Job is struggling to understand what is happening to him. He thinks God has left him and begins to question why. But even in his questioning, he does not become bitter or angry with God. Eventually God speaks to him and Job comes to the realisation that God is sovereign and He can do with us as He wills, but it is for a purpose. Everything has a purpose.
What a journey Job had to take to come to the place where he says to God –
“I know that You can do everything,
And that no purpose of Yours can be withheld from You.” (Job 42:2)
What a heart he had. He had lost everything and his own health was sorely tried. He was in great anguish, great suffering, great grief, and he was going through a great wrestling with God, trying to find answers as to why God had left him, but still he stayed in faith. “Though he slay me, yet will I hope in Him.” (Job 13:15)
God had a plan and a purpose in Job’s suffering and it was all for Job’s good. The scripture, Romans 8:28 says “And we know that God causes all things to work together for good to those who love God, to those who are called according to His purpose.”
God has a plan and a purpose for each and every one of us and He is at work in our lives, to bring this plan and purpose to fruition. We can either work with Him, accepting all that He brings to us – both good and bad – or against Him, by refusing to walk where He has called. But we, like Job, have to humble ourselves, knowing that we don’t have all the answers, and we don’t always understand what He is doing, and come to the realisation that everything He brings to us is for our good, even if it doesn’t look like it at the time.

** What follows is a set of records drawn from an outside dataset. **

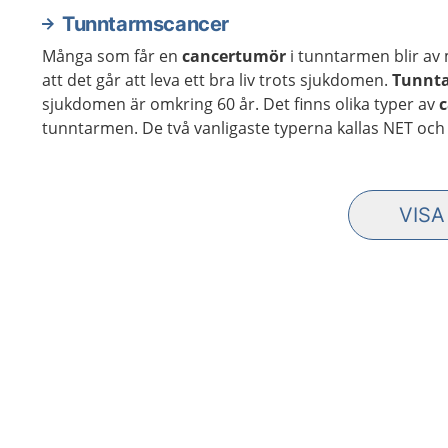
Tunntarmscancer
Många som får en
cancertumör
i tunntarmen blir av
att det går att leva ett bra liv trots sjukdomen.
Tunnt
sjukdomen är omkring 60 år. Det finns olika typer av
tunntarmen. De två vanligaste typerna kallas NET och 
VISA
10 F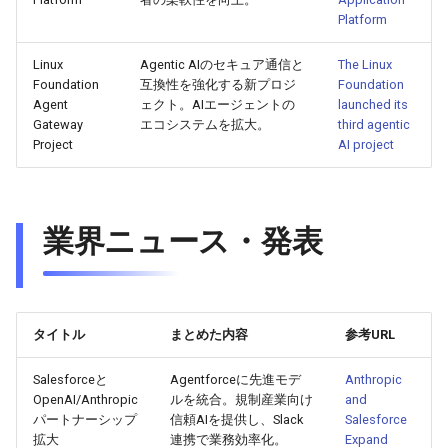
Platform
2026-05-06
2026-05-06
2025-10-21
2026-05-03
2025-10-21
2026-05-02
2025-10-21
Linux
Agentic AIのセキュア通信と
The Linux
2026-05-05
2026-05-05
2025-10-20
2026-05-02
2025-10-20
2026-05-01
2025-10-20
Foundation
互換性を強化する新プロジ
Foundation
Agent
ェクト。AIエージェントの
launched its
Gateway
エコシステムを拡大。
third agentic
2026-05-04
2026-05-04
2025-10-19
2026-05-01
2025-10-19
2026-04-30
2025-10-19
Project
AI project
2026-05-03
2026-05-03
2025-10-18
2026-04-30
2025-10-18
2026-04-29
2025-10-18
2026-05-02
2026-05-02
2025-10-17
2026-04-29
2025-10-17
2026-04-28
2025-10-17
業界ニュース・発表
2026-05-01
2026-05-01
2025-10-16
2026-04-28
2025-10-16
2026-04-27
2025-10-16
2026-04-30
2026-04-30
2025-10-15
2026-04-27
2025-10-15
2026-04-26
2025-10-15
タイトル
まとめた内容
参考URL
2026-04-29
2026-04-29
2025-10-14
2026-04-26
2025-10-14
2026-04-25
2025-10-14
Salesforceと
Agentforceに先進モデ
Anthropic
OpenAI/Anthropic
ルを統合。規制産業向け
and
パートナーシップ
信頼AIを提供し、Slack
Salesforce
2026-04-28
2026-04-28
2025-10-13
2026-04-25
2025-10-13
2026-04-24
2025-10-13
拡大
連携で業務効率化。
Expand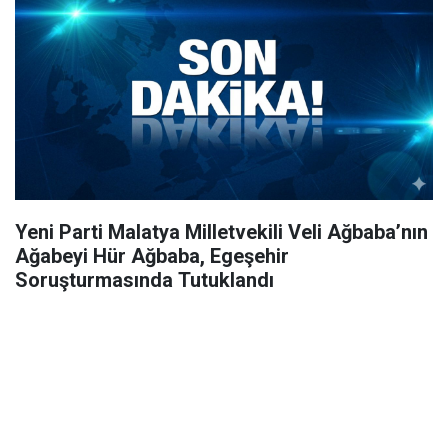
Yeni Parti Malatya Milletvekili Veli Ağbaba’nın
Ağabeyi Hür Ağbaba, Egeşehir
Soruşturmasında Tutuklandı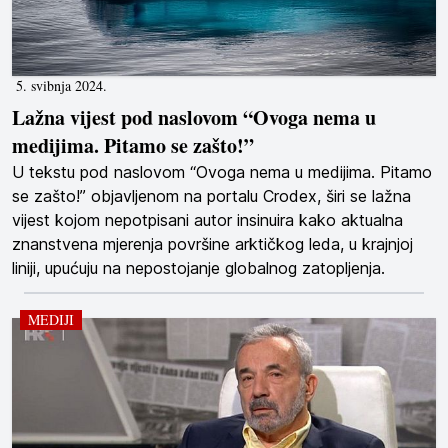
5. svibnja 2024.
Lažna vijest pod naslovom “Ovoga nema u
medijima. Pitamo se zašto!”
U tekstu pod naslovom “Ovoga nema u medijima. Pitamo
se zašto!” objavljenom na portalu Crodex, širi se lažna
vijest kojom nepotpisani autor insinuira kako aktualna
znanstvena mjerenja površine arktičkog leda, u krajnjoj
liniji, upućuju na nepostojanje globalnog zatopljenja.
MEDIJI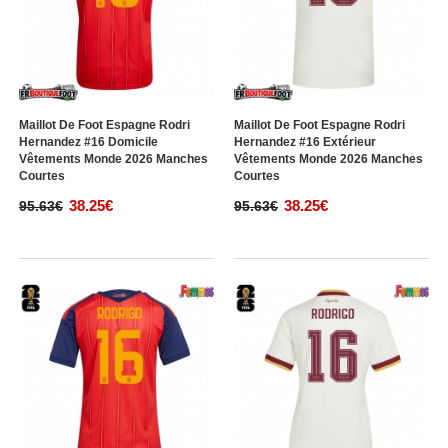
Maillot De Foot Espagne Rodri
Maillot De Foot Espagne Rodri
Hernandez #16 Domicile
Hernandez #16 Extérieur
Vêtements Monde 2026 Manches
Vêtements Monde 2026 Manches
Courtes
Courtes
38.25€
38.25€
95.63€
95.63€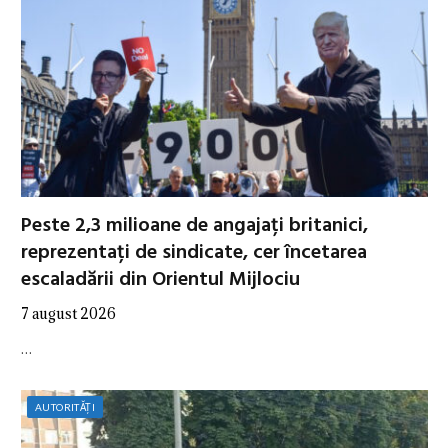
Peste 2,3 milioane de angajați britanici,
reprezentați de sindicate, cer încetarea
escaladării din Orientul Mijlociu
7 august 2026
…
AUTORITĂȚI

If we have chosen to walk with the Lord and are seeking His will for our lives, we are no longer under time and chance, but under the hand of the Lord. It is a great encouragement to know that He sets the boundaries or the limits of our trials and suffering. He says ‘this far and no further’. We may have to journey through much anguish, much suffering, and much grief but we need to understand that God has a purpose for it all. He has a plan. “He knows our way” (Job 23:10). In the end, as we wrestle with Him for understanding, and persevere through the suffering, He will have His way and we will be changed – we will be more of the person He intended us to be – more of a son.

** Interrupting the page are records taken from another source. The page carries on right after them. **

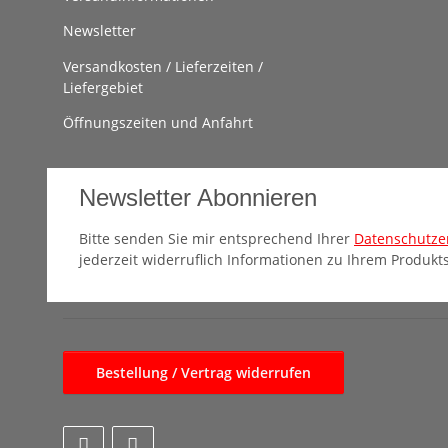
Newsletter
Versandkosten / Lieferzeiten /
Liefergebiet
Öffnungszeiten und Anfahrt
Newsletter Abonnieren
Bitte senden Sie mir entsprechend Ihrer
Datenschutze
jederzeit widerruflich Informationen zu Ihrem Produkts
Bestellung / Vertrag widerrufen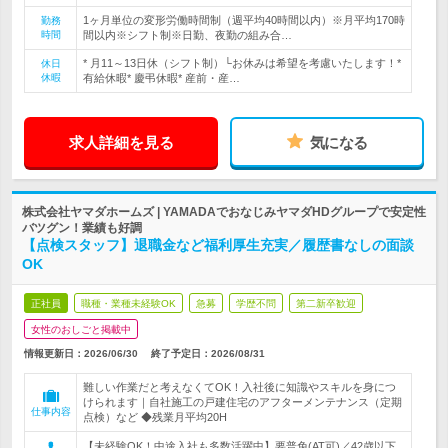
1ヶ月単位の変形労働時間制（週平均40時間以内）※月平均170時
勤務
時間
間以内※シフト制※日勤、夜勤の組み合…
* 月11～13日休（シフト制）└お休みは希望を考慮いたします！*
休日
休暇
有給休暇* 慶弔休暇* 産前・産…
求人詳細を見る
気になる
株式会社ヤマダホームズ | YAMADAでおなじみヤマダHDグループで安定性
バツグン！業績も好調
【点検スタッフ】退職金など福利厚生充実／履歴書なしの面談
OK
正社員
職種・業種未経験OK
急募
学歴不問
第二新卒歓迎
女性のおしごと掲載中
情報更新日：2026/06/30
終了予定日：
2026/08/31
難しい作業だと考えなくてOK！入社後に知識やスキルを身につ
けられます｜自社施工の戸建住宅のアフターメンテナンス（定期
仕事内容
点検）など ◆残業月平均20H
【未経験OK！中途入社も多数活躍中】要普免(AT可)／42歳以下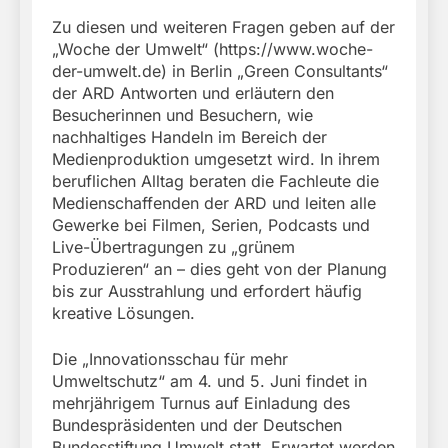
Zu diesen und weiteren Fragen geben auf der
„Woche der Umwelt“ (https://www.woche-
der-umwelt.de) in Berlin „Green Consultants“
der ARD Antworten und erläutern den
Besucherinnen und Besuchern, wie
nachhaltiges Handeln im Bereich der
Medienproduktion umgesetzt wird. In ihrem
beruflichen Alltag beraten die Fachleute die
Medienschaffenden der ARD und leiten alle
Gewerke bei Filmen, Serien, Podcasts und
Live-Übertragungen zu „grünem
Produzieren“ an – dies geht von der Planung
bis zur Ausstrahlung und erfordert häufig
kreative Lösungen.
Die „Innovationsschau für mehr
Umweltschutz“ am 4. und 5. Juni findet in
mehrjährigem Turnus auf Einladung des
Bundespräsidenten und der Deutschen
Bundesstiftung Umwelt statt. Erwartet werden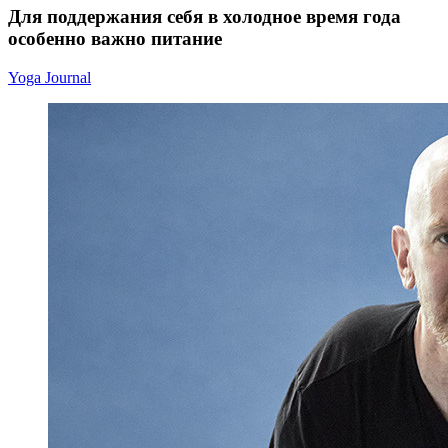
Для поддержания себя в холодное время года
особенно важно питание
Yoga Journal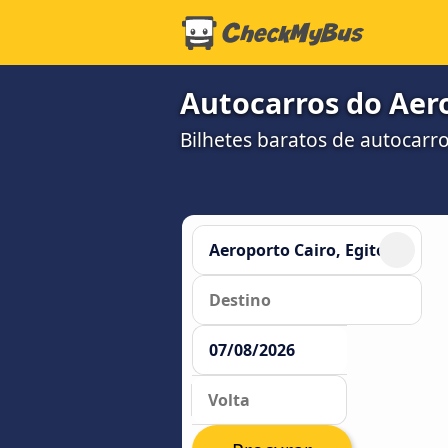
Autocarros do Aero
Bilhetes baratos de autocar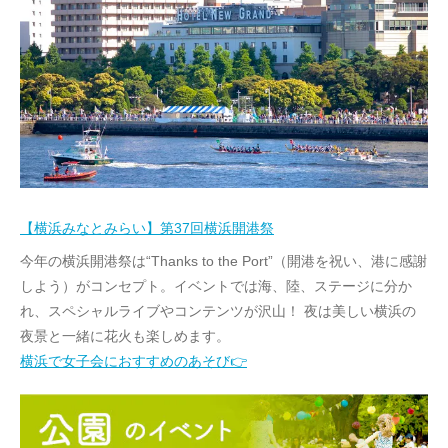
【横浜みなとみらい】第37回横浜開港祭
今年の横浜開港祭は“Thanks to the Port”（開港を祝い、港に感謝
しよう）がコンセプト。イベントでは海、陸、ステージに分か
れ、スペシャルライブやコンテンツが沢山！ 夜は美しい横浜の
夜景と一緒に花火も楽しめます。
横浜で女子会におすすめのあそび👉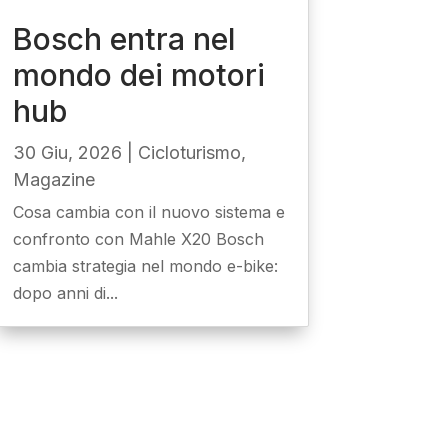
Bosch entra nel
mondo dei motori
hub
30 Giu, 2026
|
Cicloturismo
,
Magazine
Cosa cambia con il nuovo sistema e
confronto con Mahle X20 Bosch
cambia strategia nel mondo e-bike:
dopo anni di...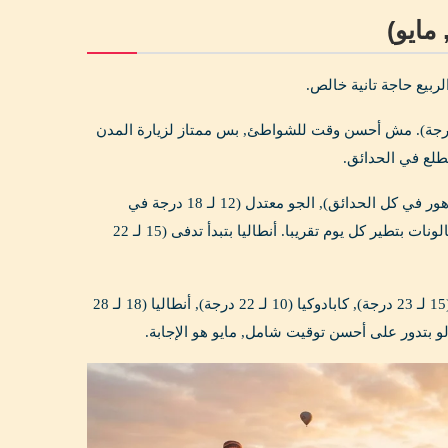
لربيع حاجة تانية خالص.
 لسه بارد شوية, خصوصا في اسطنبول (8 لـ 13 درجة) وكابادوكيا (3 لـ 12 درجة). مش أحسن وقت للشواطئ, بس ممتاز لزيارة المدن
طلع في الحدائق.
أبريل من أحلى شهور السنة في تركيا. مهرجان التوليب في اسطنبول (ملايين الزهور في كل الحدائق), الجو معتدل (12 لـ 18 درجة في
اسطنبول), الأسعار لسه معقولة, والسياح مش كتير. كابادوكيا في أبريل جميلة جدا, والبالونات بتطير كل يوم تقريبا. أنطاليا بتبدأ تدفى (15 لـ 22
أفضل شهر في تركيا على الإطلاق في رأيي. الجو مثالي في كل مكان: اسطنبول (15 لـ 23 درجة), كابادوكيا (10 لـ 22 درجة), أنطاليا (18 لـ 28
لو بتدور على أحسن توقيت شامل, مايو هو الإجابة.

Suffering is a part of our life in Christ and how we respond to it is important. Job did not sin with his mouth nor did he charge God with wrong, but he worshipped God. And, even though he went through a real wrestling with God for understanding, his faith did not waver. He has set a standard for us to follow. His responses in faith in the midst of his suffering show us the way we should respond through suffering, right through to where we, like Job, can say –
“I have heard of You by the hearing of the ear,
But now my eye sees You.
Therefore I abhor myself,
And repent in dust and ashes.” (Job 42:5-6)

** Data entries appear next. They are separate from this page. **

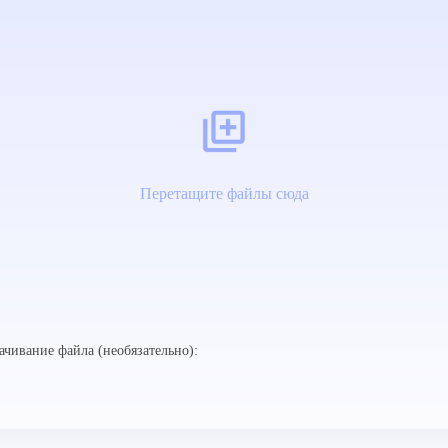
Перетащите файлы сюда
ачивание файла (необязательно):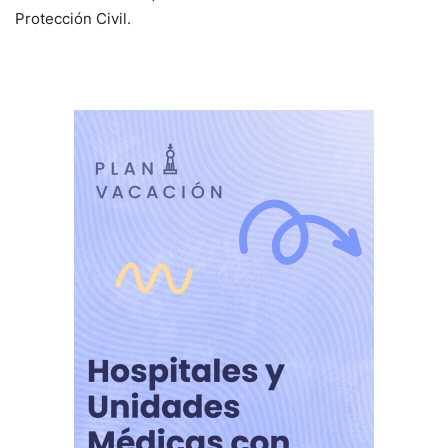
Protección Civil.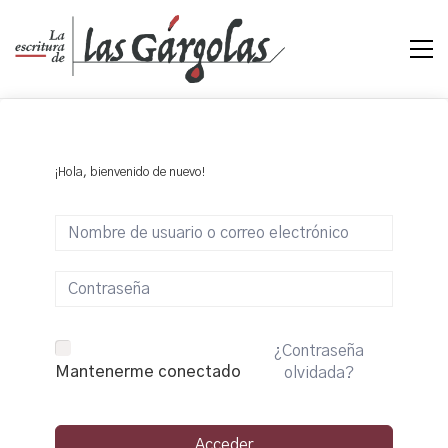
¡Hola, bienvenido de nuevo!
¿Contraseña
Mantenerme conectado
olvidada?
Acceder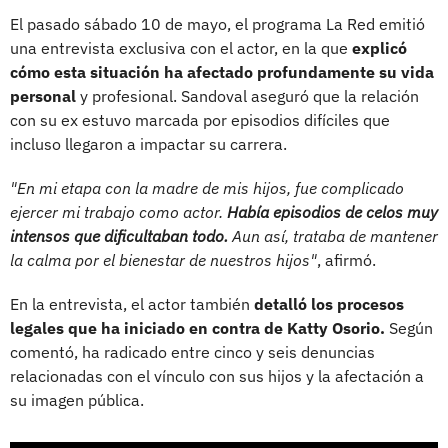
El pasado sábado 10 de mayo, el programa La Red emitió
una entrevista exclusiva con el actor, en la que
explicó
cómo esta situación ha afectado profundamente su vida
personal
y profesional. Sandoval aseguró que la relación
con su ex estuvo marcada por episodios difíciles que
incluso llegaron a impactar su carrera.
"En mi etapa con la madre de mis hijos, fue complicado
ejercer mi trabajo como actor.
Había episodios de celos muy
intensos que dificultaban todo.
Aun así, trataba de mantener
la calma por el bienestar de nuestros hijos"
, afirmó.
En la entrevista, el actor también
detalló los procesos
legales que ha iniciado en contra de Katty Osorio.
Según
comentó, ha radicado entre cinco y seis denuncias
relacionadas con el vínculo con sus hijos y la afectación a
su imagen pública.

Endurance or bearing fruit
When we think of endurance, we think of stamina to keep on going. Fortitude or grit and strength and even survival are another way to explain endurance.
Matthew 10:22 says “He that endures to the end will be saved”
Endure here means to abide in Christ so our lives are fruitful. This is not a resigned, stoic acceptance of the situation but a response of faith knowing God’s purpose for our lives are worked out while we patiently endure. His love is shaping us to His Image. We are confident that He has a name and a work for us and through enduring in faith in every circumstance in life that comes upon us, we can be confident and sure that we are being conformed to His image and likeness.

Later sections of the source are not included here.